You look fine you have a nice face, I think you look better on the photo with darker hair though


----------



## scarpia (Nov 23, 2009)

Rainbat said:


> If you have to fish for compliments online, then looks are the least of your problems.


 Someone has a bug up his butt.


----------



## Rainbat (Jan 5, 2012)

scarpia said:


> Someone has a bug up his butt.


He shouldn't need validation from people on a forum. None of these compliments will change how he thinks of himself, because I guarantee you he has heard them all before, yet he still felt the need to make this thread.

Forgive me for not building a shrine with his pictures like everyone else seems to be doing.


----------



## brohuey (Sep 30, 2012)

Rainbat said:


> He shouldn't need validation from people on a forum. None of these compliments will change how he thinks of himself, because I guarantee you he has heard them all before, yet he still felt the need to make this thread.
> 
> Forgive me for not building a shrine with his pictures like everyone else seems to be doing.


Quoted For Truth


----------



## bsd3355 (Nov 30, 2005)

Rainbat said:


> Forgive me for not building a shrine with his pictures like everyone else seems to be doing.


Dude, for real, how'd you know I was doing that!? :sus

I guess now I have to take them dowwwwnnnn....:roll


----------



## Khantko (Apr 27, 2012)

where's the picture of the girl you were gonna post???


----------



## JustwannaTalk (Apr 10, 2013)

scarpia said:


> Someone has a bug up his butt.


Thanks


----------



## JustwannaTalk (Apr 10, 2013)

bwidger85 said:


> Dude, for real, how'd you know I was doing that!? :sus
> 
> I guess now I have to take them dowwwwnnnn....:roll


SHRINE!? Wheres my shrine!?> That would be so AWESOME! lol


----------



## JustwannaTalk (Apr 10, 2013)

Khantko said:


> where's the picture of the girl you were gonna post???


Dude believe me I want to but I'm afraid it's an abuse of her privacy if i do...
She wouldn't know... u know?


----------



## JustwannaTalk (Apr 10, 2013)

Green Eyes said:


> In pic 1 and 5 in your first post you look a bit like Robert Pattinson
> I think you look good. Though I don't like the blond hair.

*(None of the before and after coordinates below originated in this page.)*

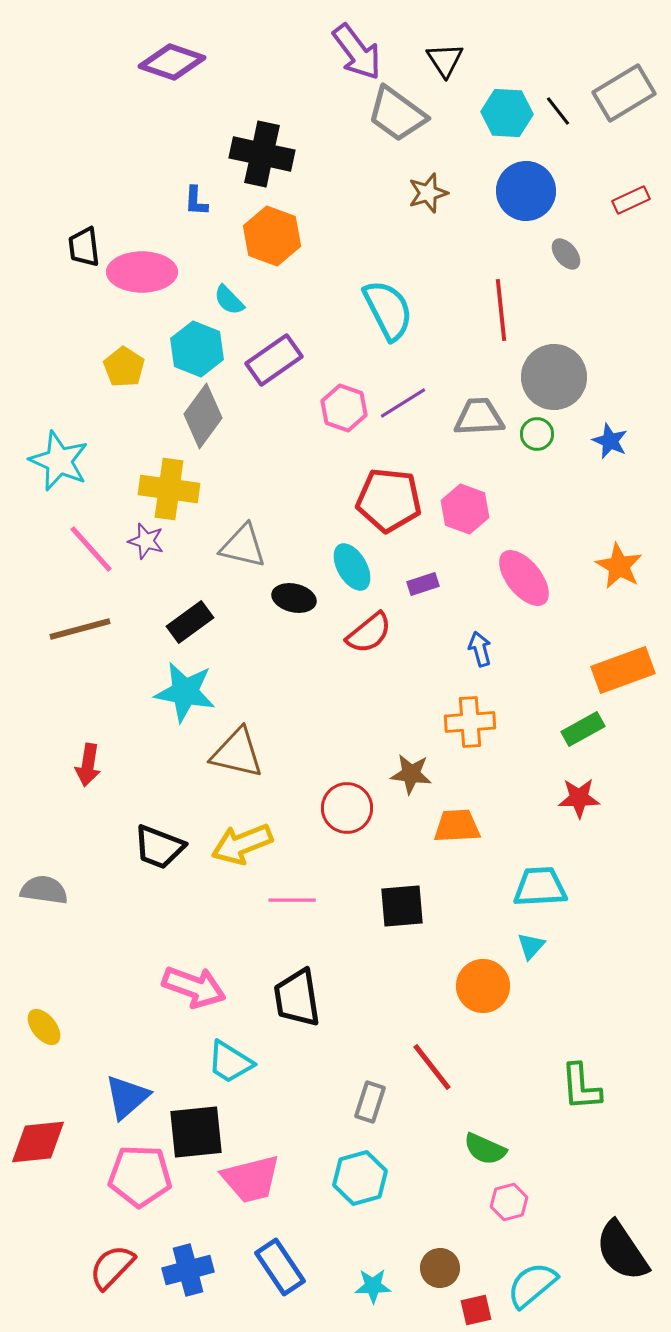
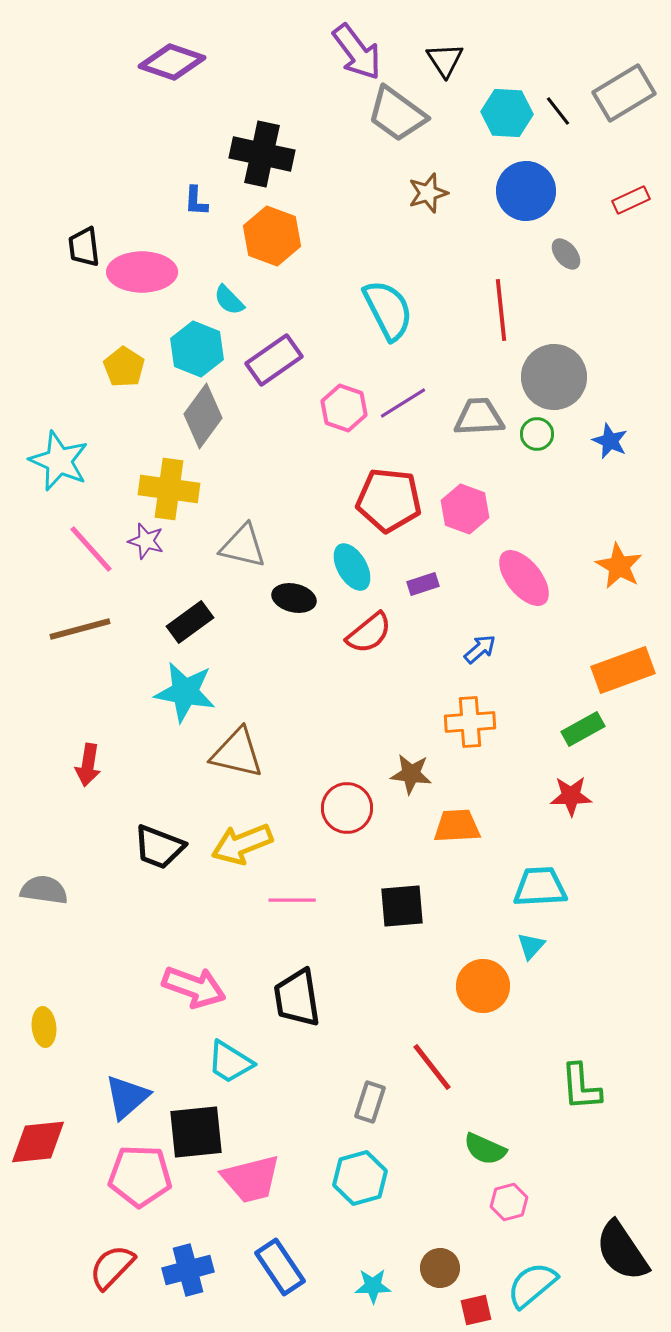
blue arrow at (480, 649): rotated 64 degrees clockwise
red star at (579, 798): moved 8 px left, 2 px up
yellow ellipse at (44, 1027): rotated 33 degrees clockwise
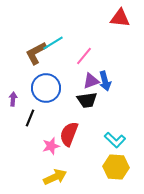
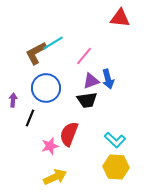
blue arrow: moved 3 px right, 2 px up
purple arrow: moved 1 px down
pink star: moved 1 px left
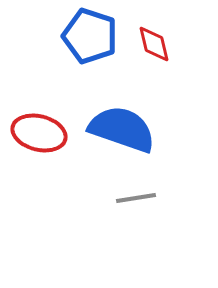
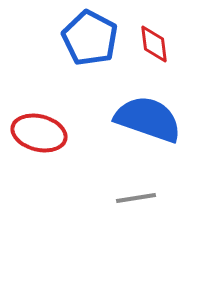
blue pentagon: moved 2 px down; rotated 10 degrees clockwise
red diamond: rotated 6 degrees clockwise
blue semicircle: moved 26 px right, 10 px up
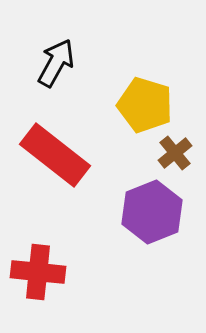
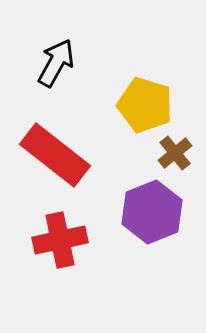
red cross: moved 22 px right, 32 px up; rotated 18 degrees counterclockwise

WHOA sweet thanks!! Ya nobody seems too lol


----------



## JustwannaTalk (Apr 10, 2013)

purplebutterfly said:


> You look fine you have a nice face, I think you look better on the photo with darker hair though


do u mean the one where it's dyed black?? thumbs up one?


----------



## loneranger (Dec 29, 2012)

JustwannaTalk said:


> It's causing me grief I gotta put a label on it somehow! 1-10 if u want? I know it's needed sorry! Please I get that it's not important and I should love myself etc. This is more like obsession... I like objectivity that I can refer to in my memory for self-assurance!!! It would help me greatly!!
> 
> Thank u


You are attractive, bro. Don't worry about it.


----------



## D G (Mar 15, 2013)

You're not ugly, objectively speaking, personally i'd say no. But who am i?


----------



## AngelClare (Jul 10, 2012)

There was a time when men based their self-esteem on how strong or tough they were or the things they built or accomplished. Other guys would make fun of you if you were a "pretty boy." 

What happened to us?


----------



## JustwannaTalk (Apr 10, 2013)

AngelClare said:


> There was a time when men based their self-esteem on how strong or tough they were or the things they built or accomplished. Other guys would make fun of you if you were a "pretty boy."
> 
> What happened to us?


I think that the pressure to pretend we were too manly to worry about those things melted away so now men feel more free to express that part of them. In other words I believe men have always cared about their appearance, but felt the need to facade otherwise.


----------



## Diáfanos (Feb 3, 2011)

Rainbat said:


> He shouldn't need validation from people on a forum. None of these compliments will change how he thinks of himself, because I guarantee you he has heard them all before, yet he still felt the need to make this thread.
> 
> Forgive me for not building a shrine with his pictures like everyone else seems to be doing.


I agree

You look good nevertheless.


----------



## tfsdeth (Jul 20, 2011)

JustwannaTalk said:


> It's causing me grief I gotta put a label on it somehow! 1-10 if u want? I know it's needed sorry! Please I get that it's not important and I should love myself etc. This is more like obsession... I like objectivity that I can refer to in my memory for self-assurance!!! It would help me greatly!!
> 
> Thank u


You are not ugly or unattractive to the eye. If i saw you in the supermarket or in a bar id give u a second look lets put it that way hehe  take that as flattering or unflattering i guess. 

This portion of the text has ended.